Strutture extragonadiche

Quando la sintomatologia dolorosa viene identificata essere di pertinenza delle strutture extragonadiche si deve porre in diagnosi differenziale l’ernia inguinoscrotale strozzata, il trauma del testicolo con/senza ematocele e l’edema idiopatico dello scroto.
L’ernia inguinoscrotale strozzata si presenta con caratteristiche diverse a seconda dell’età del paziente. Nel lattante l’esordio è talvolta misconosciuto; il piccolo presenta pianto, rifiuto del cibo e vomito. Si assiste ad una progressiva compromissione dello stato generale, mentre si rende evidente una tumefazione inguinoscrotale irriducibile, la cui palpazione risulta particolarmente difficoltosa per il dolore e per la frequente presenza di abbondante pannicolo adiposo. La sofferenza dell’ansa incarcerata (sino alla possibile perforazione) e la conseguente occlusione possono intervenire dopo 12-24 ore. Nel bambino l’ernia inguinoscrotale strozzata esordisce in modo più evidente: il paziente presenta un aspetto sofferente, anche se le condizioni generali rimangono inalterate.

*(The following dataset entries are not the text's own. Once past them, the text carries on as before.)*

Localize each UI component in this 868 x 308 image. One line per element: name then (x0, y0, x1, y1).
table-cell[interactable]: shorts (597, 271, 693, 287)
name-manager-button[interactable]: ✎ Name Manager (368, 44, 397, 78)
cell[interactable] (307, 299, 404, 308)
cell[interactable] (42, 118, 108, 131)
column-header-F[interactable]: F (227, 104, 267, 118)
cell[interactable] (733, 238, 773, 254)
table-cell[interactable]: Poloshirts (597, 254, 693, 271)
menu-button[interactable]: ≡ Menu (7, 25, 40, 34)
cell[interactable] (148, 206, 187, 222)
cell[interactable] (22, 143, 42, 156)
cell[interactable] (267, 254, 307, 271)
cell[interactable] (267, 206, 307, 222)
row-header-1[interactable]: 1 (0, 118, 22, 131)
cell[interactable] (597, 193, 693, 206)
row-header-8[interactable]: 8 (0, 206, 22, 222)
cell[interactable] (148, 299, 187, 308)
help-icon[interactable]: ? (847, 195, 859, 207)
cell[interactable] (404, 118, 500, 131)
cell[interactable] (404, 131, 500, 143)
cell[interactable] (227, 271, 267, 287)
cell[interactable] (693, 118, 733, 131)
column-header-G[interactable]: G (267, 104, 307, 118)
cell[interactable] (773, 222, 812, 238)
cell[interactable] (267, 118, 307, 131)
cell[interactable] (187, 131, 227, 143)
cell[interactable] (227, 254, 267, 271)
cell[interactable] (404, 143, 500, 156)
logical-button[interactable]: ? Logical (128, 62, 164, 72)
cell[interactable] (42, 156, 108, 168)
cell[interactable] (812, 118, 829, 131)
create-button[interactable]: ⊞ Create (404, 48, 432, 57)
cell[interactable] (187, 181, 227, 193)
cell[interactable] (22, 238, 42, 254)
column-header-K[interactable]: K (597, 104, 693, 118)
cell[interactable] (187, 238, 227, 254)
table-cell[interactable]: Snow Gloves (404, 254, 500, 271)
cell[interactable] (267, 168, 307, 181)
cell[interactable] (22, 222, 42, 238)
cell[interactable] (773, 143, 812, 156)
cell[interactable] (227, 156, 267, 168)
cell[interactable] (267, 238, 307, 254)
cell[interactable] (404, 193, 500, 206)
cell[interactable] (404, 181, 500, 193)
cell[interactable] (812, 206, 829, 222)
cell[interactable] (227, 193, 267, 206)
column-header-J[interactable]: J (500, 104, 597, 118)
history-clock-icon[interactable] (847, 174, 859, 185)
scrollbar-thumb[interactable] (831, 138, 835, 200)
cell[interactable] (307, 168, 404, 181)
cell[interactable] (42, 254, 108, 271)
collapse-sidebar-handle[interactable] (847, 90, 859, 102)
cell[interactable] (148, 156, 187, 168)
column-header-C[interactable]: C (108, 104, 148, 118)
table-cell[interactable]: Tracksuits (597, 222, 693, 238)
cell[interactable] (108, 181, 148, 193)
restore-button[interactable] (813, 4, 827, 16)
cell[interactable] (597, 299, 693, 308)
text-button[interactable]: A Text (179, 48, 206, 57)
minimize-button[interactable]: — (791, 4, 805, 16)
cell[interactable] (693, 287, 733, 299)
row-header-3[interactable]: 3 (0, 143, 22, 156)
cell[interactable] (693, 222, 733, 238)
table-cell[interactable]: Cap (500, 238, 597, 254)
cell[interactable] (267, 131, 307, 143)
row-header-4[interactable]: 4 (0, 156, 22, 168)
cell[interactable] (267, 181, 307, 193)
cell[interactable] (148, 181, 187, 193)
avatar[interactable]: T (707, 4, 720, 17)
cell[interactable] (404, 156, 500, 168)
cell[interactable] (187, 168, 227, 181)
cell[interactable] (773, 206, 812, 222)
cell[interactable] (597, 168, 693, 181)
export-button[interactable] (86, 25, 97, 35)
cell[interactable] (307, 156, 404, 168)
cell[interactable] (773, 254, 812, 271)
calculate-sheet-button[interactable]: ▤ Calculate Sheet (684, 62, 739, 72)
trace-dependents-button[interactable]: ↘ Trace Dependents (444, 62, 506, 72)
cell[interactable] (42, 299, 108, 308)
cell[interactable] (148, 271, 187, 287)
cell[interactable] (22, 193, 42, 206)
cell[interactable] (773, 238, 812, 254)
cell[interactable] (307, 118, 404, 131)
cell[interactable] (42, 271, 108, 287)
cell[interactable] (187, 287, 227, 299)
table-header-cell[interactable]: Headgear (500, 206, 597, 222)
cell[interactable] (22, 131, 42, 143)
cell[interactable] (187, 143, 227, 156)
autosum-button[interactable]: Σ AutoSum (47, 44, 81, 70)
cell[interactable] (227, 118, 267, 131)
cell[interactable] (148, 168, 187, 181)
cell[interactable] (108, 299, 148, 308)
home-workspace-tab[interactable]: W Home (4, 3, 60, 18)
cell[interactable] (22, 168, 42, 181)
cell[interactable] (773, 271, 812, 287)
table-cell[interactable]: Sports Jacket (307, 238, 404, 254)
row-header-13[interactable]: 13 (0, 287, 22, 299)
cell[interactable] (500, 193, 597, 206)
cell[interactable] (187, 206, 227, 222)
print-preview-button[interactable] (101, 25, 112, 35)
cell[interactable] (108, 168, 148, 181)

Obbiettivamente è presente una tumefazione inguinoscrotale di riduzione difficile se non impossibile, la cui palpazione è spiccatamente dolorosa.

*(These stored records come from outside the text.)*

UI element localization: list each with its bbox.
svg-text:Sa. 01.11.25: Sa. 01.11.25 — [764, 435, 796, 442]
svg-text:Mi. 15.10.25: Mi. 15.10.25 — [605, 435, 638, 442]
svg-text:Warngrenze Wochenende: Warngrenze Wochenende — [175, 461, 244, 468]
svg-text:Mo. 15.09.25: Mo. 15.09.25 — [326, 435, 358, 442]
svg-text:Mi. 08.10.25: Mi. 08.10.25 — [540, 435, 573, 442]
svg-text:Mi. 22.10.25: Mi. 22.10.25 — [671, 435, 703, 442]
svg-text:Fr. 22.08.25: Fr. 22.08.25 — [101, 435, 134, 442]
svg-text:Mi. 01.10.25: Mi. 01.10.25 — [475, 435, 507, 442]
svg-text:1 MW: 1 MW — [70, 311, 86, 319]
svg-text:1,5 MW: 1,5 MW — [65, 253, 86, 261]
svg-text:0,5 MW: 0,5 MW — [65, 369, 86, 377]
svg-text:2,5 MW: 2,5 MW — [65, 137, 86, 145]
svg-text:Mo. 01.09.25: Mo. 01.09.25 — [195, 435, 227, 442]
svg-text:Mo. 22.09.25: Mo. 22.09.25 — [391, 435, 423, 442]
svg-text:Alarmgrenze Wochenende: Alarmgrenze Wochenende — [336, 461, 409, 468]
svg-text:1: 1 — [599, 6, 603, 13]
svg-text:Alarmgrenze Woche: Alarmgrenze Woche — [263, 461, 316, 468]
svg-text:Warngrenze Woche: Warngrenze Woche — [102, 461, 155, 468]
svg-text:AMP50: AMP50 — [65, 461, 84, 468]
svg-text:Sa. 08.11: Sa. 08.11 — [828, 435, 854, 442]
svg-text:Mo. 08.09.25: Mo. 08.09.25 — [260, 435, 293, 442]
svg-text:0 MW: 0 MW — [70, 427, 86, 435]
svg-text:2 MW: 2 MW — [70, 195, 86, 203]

In caso di trauma scrotale il dato anamnestico è spesso sufficiente a dirimere il dubbio diagnostico. Si deve però tener presente che spesso si può riscontrare una incostante correlazione fra entità del trauma e tumefazione scrotale, talora associata ad un versamento ematico entro le tonache scrotali (ematocele).

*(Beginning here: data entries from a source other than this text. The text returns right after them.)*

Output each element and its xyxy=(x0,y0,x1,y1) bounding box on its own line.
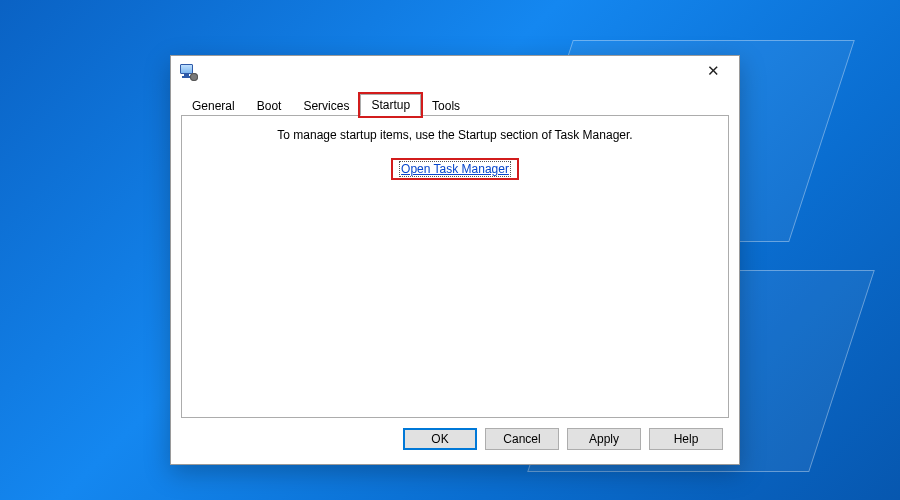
tab-tools[interactable]: Tools xyxy=(421,95,471,116)
open-task-manager-link[interactable]: Open Task Manager xyxy=(399,161,511,177)
help-button[interactable]: Help xyxy=(649,428,723,450)
ok-button[interactable]: OK xyxy=(403,428,477,450)
tab-strip: General Boot Services Startup Tools xyxy=(181,94,729,116)
tab-boot[interactable]: Boot xyxy=(246,95,293,116)
link-highlight-box: Open Task Manager xyxy=(391,158,519,180)
cancel-button[interactable]: Cancel xyxy=(485,428,559,450)
title-left xyxy=(179,62,203,80)
titlebar[interactable]: ✕ xyxy=(171,56,739,86)
startup-message: To manage startup items, use the Startup… xyxy=(277,128,632,142)
client-area: General Boot Services Startup Tools To m… xyxy=(171,86,739,464)
tab-general[interactable]: General xyxy=(181,95,246,116)
dialog-button-row: OK Cancel Apply Help xyxy=(181,418,729,456)
msconfig-window: ✕ General Boot Services Startup Tools To… xyxy=(170,55,740,465)
msconfig-icon xyxy=(179,62,197,80)
tab-startup[interactable]: Startup xyxy=(360,94,421,116)
close-icon: ✕ xyxy=(707,62,720,80)
apply-button[interactable]: Apply xyxy=(567,428,641,450)
close-button[interactable]: ✕ xyxy=(691,57,735,85)
tab-services[interactable]: Services xyxy=(292,95,360,116)
tab-body-startup: To manage startup items, use the Startup… xyxy=(181,116,729,418)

L’ edema idiopatico dello scroto si contraddistingue invece per la netta discrepanza fra l’entità della tumefazione e dell’eritema della parete scrotale, talora imponenti ed estesi anche al pene, ed il dolore soggettivo, presente ma in modesta misura. Anche obbiettivamente la palpazione locale evoca un dolore abbastanza modesto.


Terapia

  • Il trattamento dell’ernia inguinoscrotale strozzata prevede un tentativo di riduzione per taxis. Si seda il paziente per ottenere il rilassamento della parete addominale; posto il paziente in posizione di Trendelenburg (natiche sollevate su un cuscino, testa più in basso) si manipola bimanualmente la tumefazione erniaria cercando di “spremerne” il contenuto in addome, al fine di ridurre il volume delle anse erniate e di favorirne lo spontaneo rientro in cavità. In caso di insuccesso è indispensabile procedere ad intervento chirurgico d’urgenza, onde prevenire la necrosi del testicolo e la necrosi con perforazione delle anse erniate.
  • Trauma scrotale – amatocele: Il trattamento è essenzialmente conservativo. Nei casi più gravi è consigliabile l’esplorazione chirurgica.
  • Edema idiopatico dello scroto: non è richiesto alcun trattamento, ad eccezione dell’eventuale uso topico di pomate antistaminiche e/o cortisoniche.